* **WORK ORDER**
Reproduce the records below exactly from their first line through the line containing "a tengerparton, 2", omitting all pictures.

━━━━━ DATA SUPPLIED

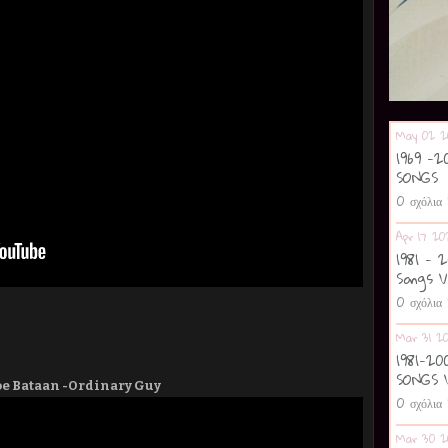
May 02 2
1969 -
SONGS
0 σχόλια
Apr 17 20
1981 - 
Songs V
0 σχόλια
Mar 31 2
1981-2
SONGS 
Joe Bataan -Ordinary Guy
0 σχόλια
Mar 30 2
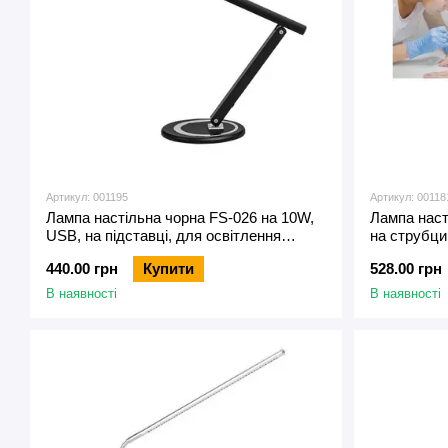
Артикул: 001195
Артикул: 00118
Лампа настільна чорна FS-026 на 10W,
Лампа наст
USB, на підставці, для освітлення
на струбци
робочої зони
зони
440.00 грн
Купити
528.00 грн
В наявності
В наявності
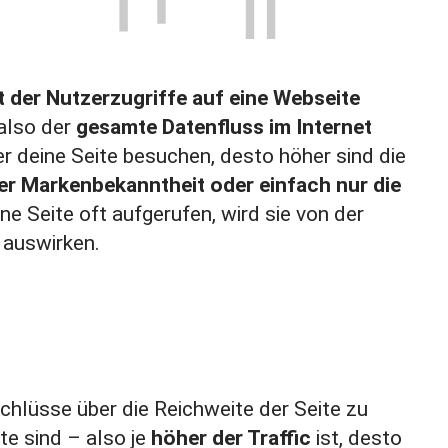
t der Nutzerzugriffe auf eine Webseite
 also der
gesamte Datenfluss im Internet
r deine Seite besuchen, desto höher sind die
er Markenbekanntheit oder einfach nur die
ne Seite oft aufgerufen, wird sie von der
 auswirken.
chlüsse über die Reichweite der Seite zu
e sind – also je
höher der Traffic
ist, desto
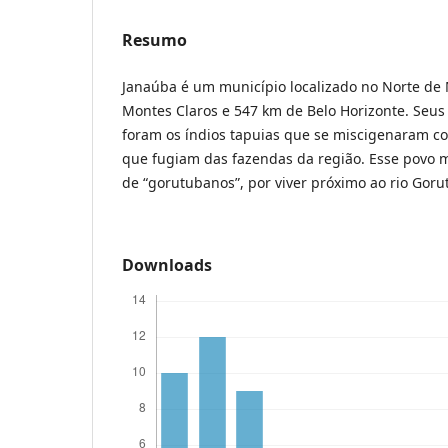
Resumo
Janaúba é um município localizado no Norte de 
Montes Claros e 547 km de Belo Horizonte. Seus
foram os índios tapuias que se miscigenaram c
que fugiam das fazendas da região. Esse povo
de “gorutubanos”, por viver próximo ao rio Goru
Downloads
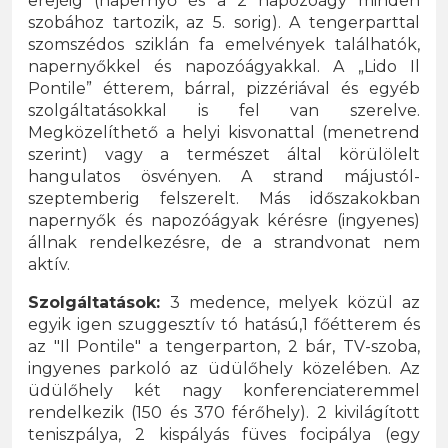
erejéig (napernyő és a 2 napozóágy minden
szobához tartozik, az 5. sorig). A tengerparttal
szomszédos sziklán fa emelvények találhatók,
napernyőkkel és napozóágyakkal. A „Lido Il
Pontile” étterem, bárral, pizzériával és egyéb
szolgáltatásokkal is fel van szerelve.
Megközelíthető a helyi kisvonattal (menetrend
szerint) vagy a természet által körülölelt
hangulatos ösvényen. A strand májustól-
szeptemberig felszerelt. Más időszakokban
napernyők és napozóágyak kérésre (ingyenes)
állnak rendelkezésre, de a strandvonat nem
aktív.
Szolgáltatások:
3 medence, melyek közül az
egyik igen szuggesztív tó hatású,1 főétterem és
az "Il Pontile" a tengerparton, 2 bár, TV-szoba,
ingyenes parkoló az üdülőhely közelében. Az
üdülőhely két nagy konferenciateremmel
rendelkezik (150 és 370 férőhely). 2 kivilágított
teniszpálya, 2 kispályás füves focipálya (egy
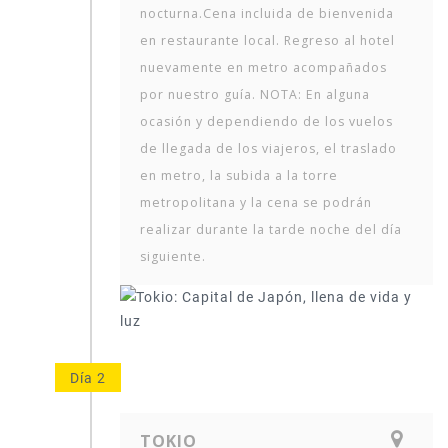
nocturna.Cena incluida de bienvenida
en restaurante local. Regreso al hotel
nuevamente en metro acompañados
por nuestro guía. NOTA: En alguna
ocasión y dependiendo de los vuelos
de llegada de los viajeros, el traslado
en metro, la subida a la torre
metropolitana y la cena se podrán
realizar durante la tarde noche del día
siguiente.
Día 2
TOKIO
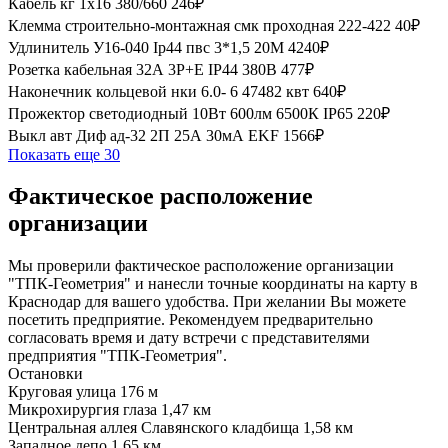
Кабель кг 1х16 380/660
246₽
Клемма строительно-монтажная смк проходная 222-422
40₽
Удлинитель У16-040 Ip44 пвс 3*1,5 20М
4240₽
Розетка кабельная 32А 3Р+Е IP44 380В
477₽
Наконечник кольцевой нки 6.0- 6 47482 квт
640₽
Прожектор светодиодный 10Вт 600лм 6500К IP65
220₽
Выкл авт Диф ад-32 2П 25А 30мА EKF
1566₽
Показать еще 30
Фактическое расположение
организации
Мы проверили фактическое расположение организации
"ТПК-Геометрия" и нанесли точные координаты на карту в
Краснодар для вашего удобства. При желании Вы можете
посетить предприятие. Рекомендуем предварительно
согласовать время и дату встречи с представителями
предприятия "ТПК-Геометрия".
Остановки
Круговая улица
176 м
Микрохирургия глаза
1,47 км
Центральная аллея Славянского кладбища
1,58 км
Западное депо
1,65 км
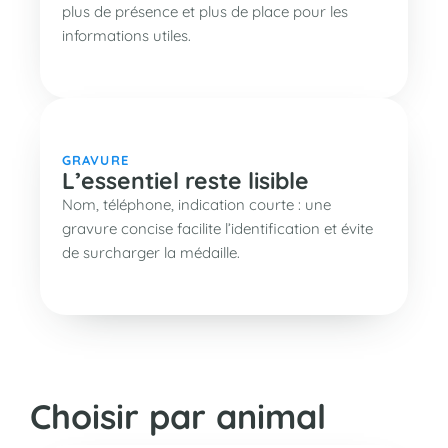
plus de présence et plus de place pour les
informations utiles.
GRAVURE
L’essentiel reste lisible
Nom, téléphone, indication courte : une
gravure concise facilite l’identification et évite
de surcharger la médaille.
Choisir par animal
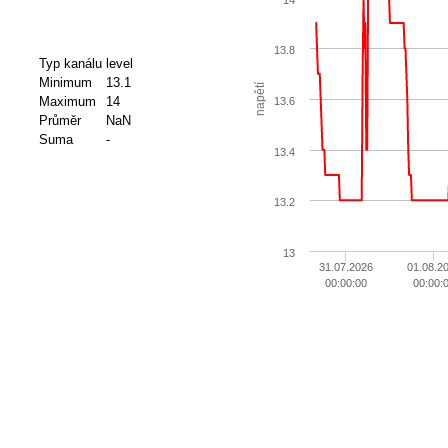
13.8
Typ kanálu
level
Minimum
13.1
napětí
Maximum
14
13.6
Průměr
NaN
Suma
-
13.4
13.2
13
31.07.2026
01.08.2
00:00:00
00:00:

━━━━━━━━━━

* **EXPECTED OUTPUT**
May 02 2
1969 -
SONGS
0 σχόλια
Apr 17 20
1981 - 
Songs V
0 σχόλια
Mar 31 2
1981-2
SONGS 
Joe Bataan -Ordinary Guy
0 σχόλια
Mar 30 2
Артикул: 001195
Артикул: 00118
Лампа настільна чорна FS-026 на 10W,
Лампа наст
USB, на підставці, для освітлення
на струбци
робочої зони
зони
440.00 грн
Купити
528.00 грн
В наявності
В наявності
t der Nutzerzugriffe auf eine Webseite
 also der
gesamte Datenfluss im Internet
r deine Seite besuchen, desto höher sind die
er Markenbekanntheit oder einfach nur die
ne Seite oft aufgerufen, wird sie von der
 auswirken.
chlüsse über die Reichweite der Seite zu
e sind – also je
höher der Traffic
ist, desto
Resumo
Janaúba é um município localizado no Norte de 
Montes Claros e 547 km de Belo Horizonte. Seus
foram os índios tapuias que se miscigenaram c
que fugiam das fazendas da região. Esse povo
de “gorutubanos”, por viver próximo ao rio Goru
Downloads
erejéig (napernyő és a 2 napozóágy minden
szobához tartozik, az 5. sorig). A tengerparttal
szomszédos sziklán fa emelvények találhatók,
napernyőkkel és napozóágyakkal. A „Lido Il
Pontile” étterem, bárral, pizzériával és egyéb
szolgáltatásokkal is fel van szerelve.
Megközelíthető a helyi kisvonattal (menetrend
szerint) vagy a természet által körülölelt
hangulatos ösvényen. A strand májustól-
szeptemberig felszerelt. Más időszakokban
napernyők és napozóágyak kérésre (ingyenes)
állnak rendelkezésre, de a strandvonat nem
aktív.
Szolgáltatások:
3 medence, melyek közül az
egyik igen szuggesztív tó hatású,1 főétterem és
az "Il Pontile" a tengerparton, 2 bár, TV-szoba,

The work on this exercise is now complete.